Yvonne shows no signs of stopping
Retirement just wasn’t for Yvonne Boyd.
She’d spent 35 years running a busy maternity ward at Mount Sinai Hospital in New York.
When she and her husband stopped working and moved to quiet New Bern, North Carolina she was bored out of her mind.
“I was just sitting around,” the 75-year-old said. “I’m used to being busy all the time.”
So four years ago she started a second career, working as a caregiver for Home Instead Senior Care.
“They trained me,” she said. “They didn’t mind I was over 65 as long as I was healthy and could get around. You just go and help people in their homes; you clean up for them and help them to cook.”
She loved the work and always tried to go the extra mile, often pitching in during an emergency with little prior notice.
Clients began to write letters to the company, praising her.

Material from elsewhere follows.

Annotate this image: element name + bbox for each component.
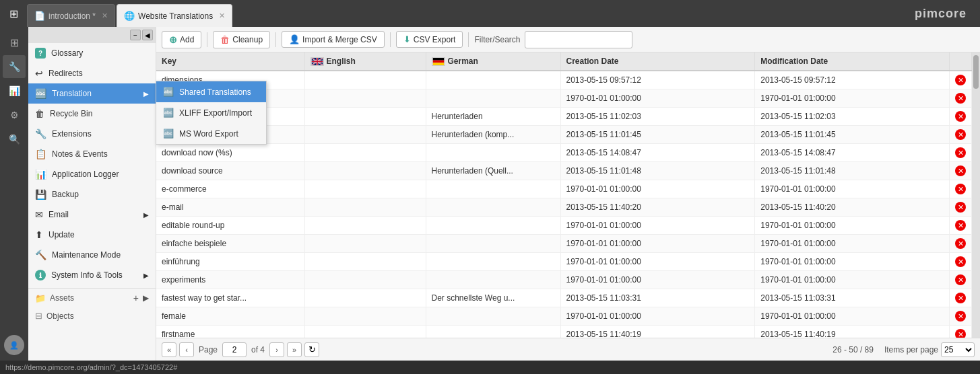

In turn, her boss wrote a letter of his own to the head office in Nebraska, nominating her for an award.
He wrote: “Yvonne has saved the day on many occasions. She has been the only caregiver on the correct side of the bridge during an ice storm willing to take a night shift with 30 minutes’ notice. She has been that short-notice shift taker for several new clients and her fellow caregivers who may have sick children or family.”
She was stunned to learn she’d been selected from 65,000 employees to win the Mary Steibel Caregiving award.
“It was just a wonderful thing,” she said. “There were 1,200 people at the award dinner. I couldn’t believe there were that many people. I had to give a speech talking about how I got into caring for the elderly.”
She thinks her community work may have influenced her win.
When she’s not at work she’s usually helping at her church, The Word of God Christian Centre.
“Once a month I help the church give out food to the community,” she said. “Last month we served 120 families. Each family had so many people that it ended up being 300 people. There is a lot of hunger in our area. It’s so wonderful to be able to help.”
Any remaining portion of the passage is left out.